She has appeared as a panellist on BBC 4's The Book Quiz, and on their Poetry Special alongside Andrew Motion and George Szirtes. She has appeared on various documentaries and panel shows, and she is a paper reviewer for Sky News.
In 2008, Natalie presented a documentary about using comedy in the classroom for Teachers' TV, which you can see here.
Radio
Natalie's documentary on Greek Tragedy and soap opera, Oedipusenders, was broadcast on Radio 4 in April 2010. Her next documentary, Attila the Hen, was about urban chicken keeping, and broadcast in March 2011. Vampires vs Zombies was her next radio doc, examining the metaphorical role of our monsters du jour. She has just presented With Great Pleasure, about the books which have shaped her life, on Radio 4.
Natalie has appeared on Woman's Hour, You and Yours, A Good Read, and What's The Point Of...? and she has been a panellist on Banter, Quote Unquote, Personality Test, We've Been Here Before, and Armando Iannucci's Charm Offensive, all on Radio 4. She has been a regular panellist on two series of Wordaholics (the panel show about words). She reviews the arts for Front Row and Saturday Review.
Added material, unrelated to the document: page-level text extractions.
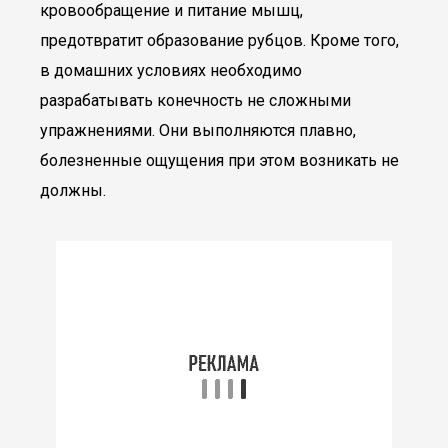
кровообращение и питание мышц,
предотвратит образование рубцов. Кроме того,
в домашних условиях необходимо
разрабатывать конечность не сложными
упражнениями. Они выполняются плавно,
болезненные ощущения при этом возникать не
должны.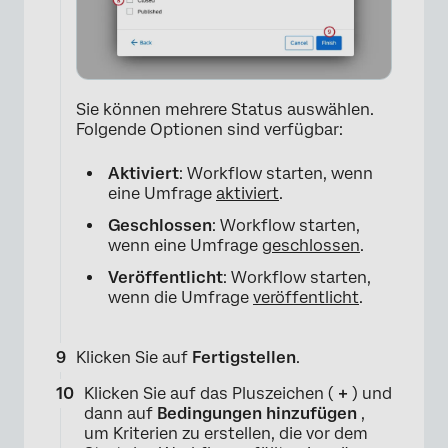
Sie können mehrere Status auswählen.
Folgende Optionen sind verfügbar:
Aktiviert
: Workflow starten, wenn
eine Umfrage
aktiviert
.
Geschlossen
: Workflow starten,
wenn eine Umfrage
geschlossen
.
Veröffentlicht
: Workflow starten,
wenn die Umfrage
veröffentlicht
.
Klicken Sie auf
Fertigstellen
.
Klicken Sie auf das Pluszeichen (
+
) und
dann auf
Bedingungen hinzufügen
,
um Kriterien zu erstellen, die vor dem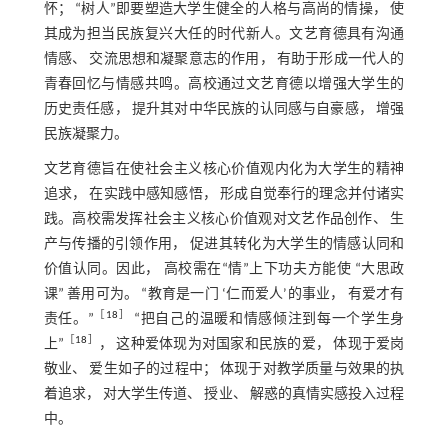
怀； “树人”即要塑造大学生健全的人格与高尚的情操， 使
其成为担当民族复兴大任的时代新人。文艺育德具有沟通
情感、 交流思想和凝聚意志的作用， 有助于形成一代人的
青春回忆与情感共鸣。高校通过文艺育德以增强大学生的
历史责任感， 提升其对中华民族的认同感与自豪感， 增强
民族凝聚力。
文艺育德旨在使社会主义核心价值观内化为大学生的精神
追求， 在实践中感知感悟， 形成自觉奉行的理念并付诸实
践。高校需发挥社会主义核心价值观对文艺作品创作、 生
产与传播的引领作用， 促进其转化为大学生的情感认同和
价值认同。因此， 高校需在“情”上下功夫方能使 “大思政
课” 善用可为。 “教育是一门 ‘仁而爱人’的事业， 有爱才有
［
18
］
责任。”
“把自己的温暖和情感倾注到每一个学生身
［
18
］
上”
， 这种爱体现为对国家和民族的爱， 体现于爱岗
敬业、 爱生如子的过程中； 体现于对教学质量与效果的执
着追求， 对大学生传道、 授业、 解惑的真情实感投入过程
中。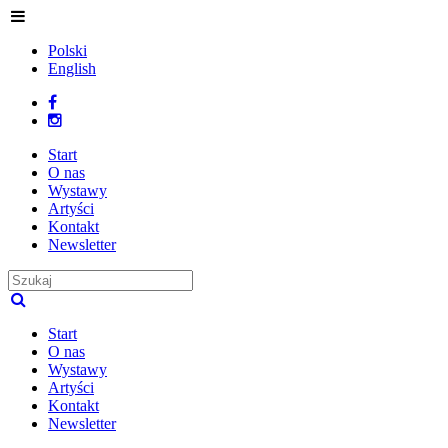
Polski
English
Start
O nas
Wystawy
Artyści
Kontakt
Newsletter
Start
O nas
Wystawy
Artyści
Kontakt
Newsletter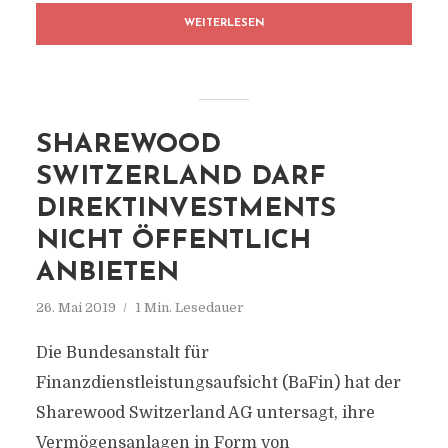
WEITERLESEN
SHAREWOOD
SWITZERLAND DARF
DIREKTINVESTMENTS
NICHT ÖFFENTLICH
ANBIETEN
26. Mai 2019
1 Min. Lesedauer
Die Bundesanstalt für
Finanzdienstleistungsaufsicht (BaFin) hat der
Sharewood Switzerland AG untersagt, ihre
Vermögensanlagen in Form von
Natalie wrote and presented Laughing Matters, a documentary about comic writers from Jessica Mitford and Dorothy Parker to Fran Lebowitz and Cynthia Heimel, also for Radio 4, in May 2005. Her second documentary, Classical Comedy, about how modern comedians stole all their jokes from Aristophanes, Juvenal and Martial, was broadcast on Radio 4 in October 2006.
Her stand-up has been featured on Political Animal, 28 Acts in 28 Minutes, and Loose Ends on Radio 4, as well as on BBC 7's Spanking New. She has also appeared in the Radio 4 Pick of the Fringe in 2004 and 2005.
Books
Natalie's most recent book, The Ancient Guide To Modern Life, was published in the UK by Profile Books in November 2010. It was published by the Overlook Press in the US in May 2011. The Spanish edition, Una Guia de la Antiguedad Para La Vida Moderna, was published by Ares y Mares in June 2011, and the Greek edition came out in 2012. Here she is speaking to 2200 Chicagoans at Chicago Ideas Week.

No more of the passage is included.